Monday, July 31, 2017

Criminal Complaint against Imran Awan

Read the criminal complaint against Imran Awan here.  This is Debbie Wasserman Schultz's former aide, who  is charged with bank fraud.  The complaint is pretty vanilla -- he is accused of saying a rental property as a primary residence to get a loan.  Many are speculating that this case is just a place-holder for a bigger (and more sexy) case to follow. 

Thursday, July 27, 2017

Magistrate Judge Selection Panel

There is a new Magistrate Judge Selection Panel, to make a recommendation as to reappointment of Magistrate Judge Jonathan Goodman and the upcoming vacancy due to the retirement of Magistrate Judge William Turnoff.  Here is the committee:

Chair: Thomas E. Scott, Jr., Esq.
Members: Jerry Blair (non-attorney)
Raoul Cantero, III, Esq.
Laura Maria González-Marqués, Esq.
Markenzy Lapointe, Esq.
Tiffani Lee, Esq.
Abigail Price-Williams, Esq.
Nikki Lewis Simon, Esq.
H. T. Smith, Esq.
Rodolfo Sorondo, Esq.
Ryan Stumphauzer, Esq.
Dr. Jose Szapocznik (non-attorney)

Two wonderful magistrates.  Judge Turnoff will be missed... more on that to follow.

Wednesday, July 26, 2017

Mary Barzee Flores is running for Congress

Mary Barzee Flores is running for Congress. Ileana's seat. Mary is a former federal defender and was nominated by Obama to be a federal district judge. But Marco Rubio blocked her by not signing the blue slip. So she is fighting back. From her email this morning:

After a few years serving clients in private practice, I again answered the call to public service when President Obama nominated me to serve as a Federal District Court Judge for the Southern District of Florida. Although I enjoyed strong support from Democrats and Republicans, Senator Marco Rubio blocked my nomination. He complained about my support of progressive organizations like the ACLU and EMILY’s List.
Marco Rubio disagrees with my political views. I disagree with his.
So I can understand why Marco Rubio would not want me on the federal bench. He won’t want me in Congress either.
Petty partisan politics prevented me -- like Judge Merrick Garland and so many other Obama federal court nominees -- from fulfilling President Obama's call to public service. But I’m persistent and I don’t give up easily. I remain committed to serving this community and this country.

Tuesday, July 25, 2017

News & Notes

1. Richard Strafer's memorial service will be held on August 6 at 10am at Kendall Mt. Nebo, 5900 SW 77th Avenue. Miami, FL 33143.

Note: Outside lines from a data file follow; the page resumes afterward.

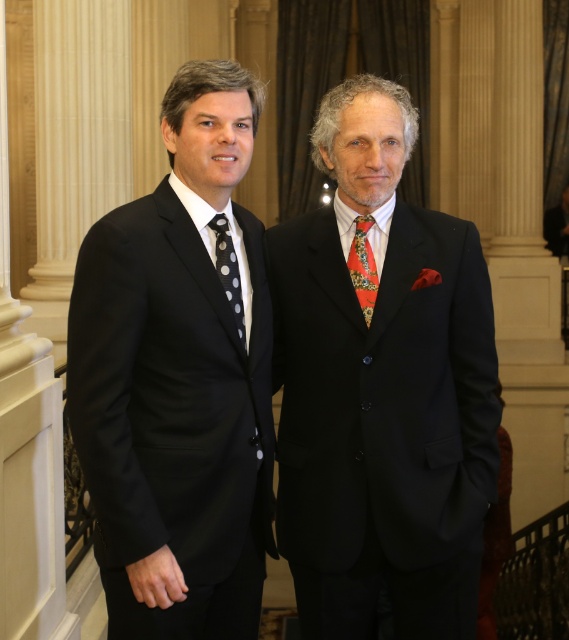 Does point (340, 273) come farther from viewer compared to point (232, 310)?

Yes, it is.

Which is behind, point (294, 572) or point (217, 236)?

Positioned behind is point (294, 572).

This screenshot has height=640, width=569. I want to click on matte black suit at center, so click(381, 388).

Can you confirm if matte black suit at center is smaller than black satin suit at left?

Correct, matte black suit at center occupies less space than black satin suit at left.

Is matte black suit at center thinner than black satin suit at left?

Yes.

Which is in front, point (333, 532) or point (216, 445)?

Point (216, 445)

Where is `matte black suit at center`? This screenshot has width=569, height=640. matte black suit at center is located at coordinates (381, 388).

What do you see at coordinates (381, 388) in the screenshot?
I see `matte black suit at center` at bounding box center [381, 388].

This screenshot has width=569, height=640. What do you see at coordinates (381, 388) in the screenshot?
I see `matte black suit at center` at bounding box center [381, 388].

Locate an element on the screen. Image resolution: width=569 pixels, height=640 pixels. matte black suit at center is located at coordinates (x=381, y=388). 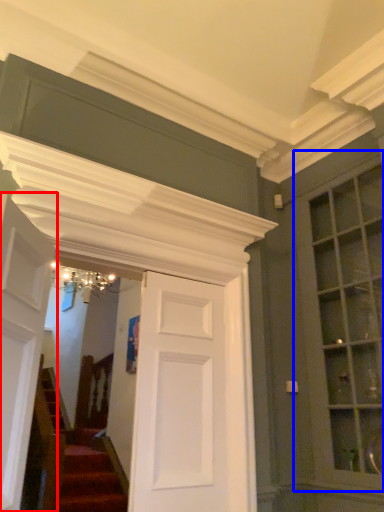 Question: Which point is closer to the camera, door (highlighted by a red box) or window (highlighted by a blue box)?

Choices:
 (A) door
 (B) window

Answer: (A) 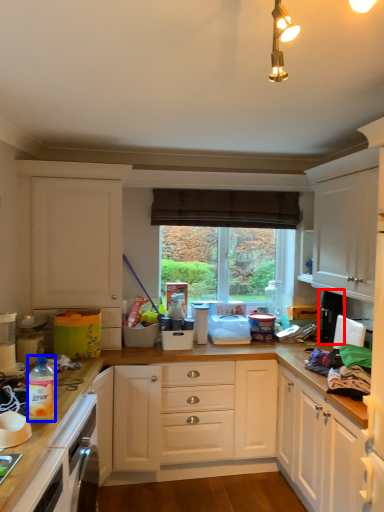 Question: Which object is closer to the camera taking this photo, appliance (highlighted by a red box) or bottle (highlighted by a blue box)?

Choices:
 (A) appliance
 (B) bottle

Answer: (B) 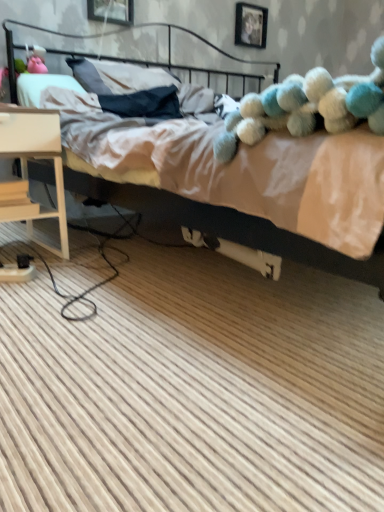 Image resolution: width=384 pixels, height=512 pixels. I want to click on spots to the right of light wood nightstand at lower left, so click(99, 260). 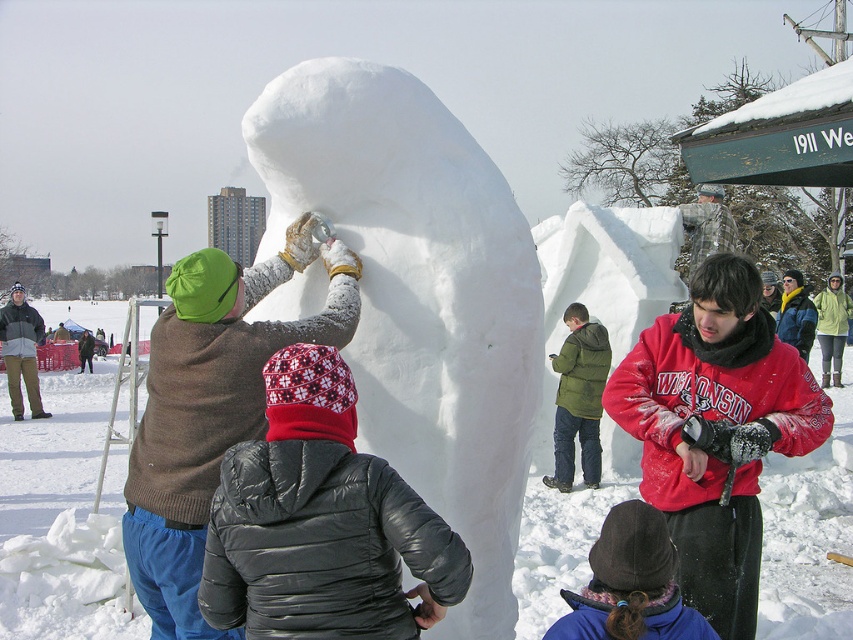 Can you confirm if white fluffy snowman at center is positioned below green puffy jacket at center?

Incorrect, white fluffy snowman at center is not positioned below green puffy jacket at center.

Between white fluffy snowman at center and green puffy jacket at center, which one appears on the right side from the viewer's perspective?

green puffy jacket at center is more to the right.

Find the location of a particular element. Image resolution: width=853 pixels, height=640 pixels. white fluffy snowman at center is located at coordinates (421, 296).

Between white fluffy snowman at center and brown wool sweater at upper left, which one is positioned lower?

Positioned lower is brown wool sweater at upper left.

Is white fluffy snowman at center to the left of brown wool sweater at upper left from the viewer's perspective?

In fact, white fluffy snowman at center is to the right of brown wool sweater at upper left.

Does point (260, 148) lie behind point (206, 410)?

Yes, it is behind point (206, 410).

Find the location of `white fluffy snowman at center`. white fluffy snowman at center is located at coordinates (421, 296).

Who is shorter, brown wool sweater at upper left or green puffy jacket at center?

With less height is brown wool sweater at upper left.

Where is `brown wool sweater at upper left`? This screenshot has width=853, height=640. brown wool sweater at upper left is located at coordinates (212, 406).

Locate an element on the screen. brown wool sweater at upper left is located at coordinates (212, 406).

2. We filed an emergency petition in the Supreme Court for former Panamanian President Ricardo Martinelli. Jay Weaver covers it here:
Attorneys for former Panamanian President Ricardo Martinelli, who is being detained in Miami on an extradition request to his homeland, filed an emergency petition with the U.S. Supreme Court on Monday that asserts his constitutional rights have been violated because his bid for bond was denied.

Martinelli’s legal team argued that federal courts nationwide have “misconstrued” a 114-year-old Supreme Court decision “as having erected a heavy presumption against bail in such [extradition] cases.”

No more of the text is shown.